When comedians make albums, there are several paths they can choose to walk down. Some, like Matt Berry, take their music seriously, and craft well honed albums that stand up for their musical merit, sans laughter. Others take their comedic style and apply it to the new medium, often with varying results.

Dan Clark is definitely in the latter camp, with his debut album sounding very much like a continuation of his How Not To Live Your Life character Don Danbury. The results are a fusion of Dan's real musical ability and classic rock influences, and the need to make people laugh across a set of concepts that need to each be sustained for two to three minutes each.

Clocking in at just under half an hour, the album is short, but far from sweet. What is musically quite laid back, with a raw, stripped-back production that lets each instrument breathe (though the drum sound doesn't quite feel right), is coupled with rather crude and laddish lyrical content that flits from downright hilarious and inventive, to just saying rude words almost for the sake of it.

Indeed, the album has been running for less than a minute when the subject of ball-cupping arises, setting the tone for a record that will take in bowel problems, men's nipples and the shower scene from An American Werewolf In London over the following twenty nine minutes.

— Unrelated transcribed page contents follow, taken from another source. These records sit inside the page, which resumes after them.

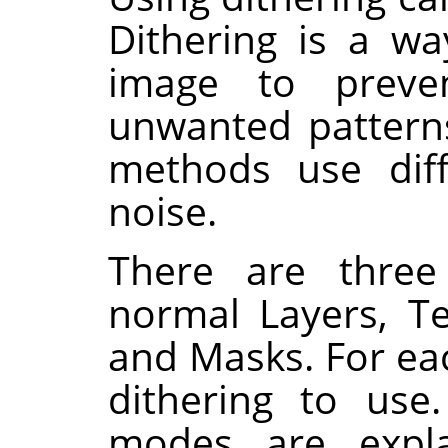
Dithering is a w
image to preve
unwanted patterns
methods use dif
noise.
There are thre
normal Layers, T
and Masks. For eac
dithering to use.
modes are expl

Clark, it seems, is well aware of this, with one track in particular, Baby Girl, addressing his potty mouth by comparing it to the increasingly crude manner in which contemporary RNB singers tackle the subject of sex. Lyrically similar to the kind of thing The Lonely Island parody, this thankfully doesn't outstay its welcome like some of their more recent material.

And when the album works best in it's rapid-fire gag making, is when it feels less like Dan is forcing the humour into place, and it flows more naturally from a man who genuinely is hilarious. Tranny With Amnesia is a highlight, sounding almost like a lost Gary Le Strange song with added slap-bass solo and a concept-album esque loudspeaker ending taking it up a notch.

Similarly, Don't Kiss Me takes a subject a lot of us are familiar with in our metrosexual society, and when the band let rip, and Dan starts impersonating his mother, it's a lot easier to feel like you're in on the joke, rather than watching it from the outside.

Some ideas are always going to be stronger than others and with comedy records, that feeling is even more acutely obvious. Despite a few fluffed moments, what is here is fairly inventive in concept even if it doesn't rewrite the rulebook on what makes a comedy album work. As a debut, it's a solid start, and if Clark is to continue making records, my only advice would be to be himself, and let his natural charm and rapid wit do the rest.

Dan Clark & The Difficult Three is released on July 1st. Clark revives his comedy club night Clarks at The Soho Theatre on July 3rd, 4th, 5th and 6th.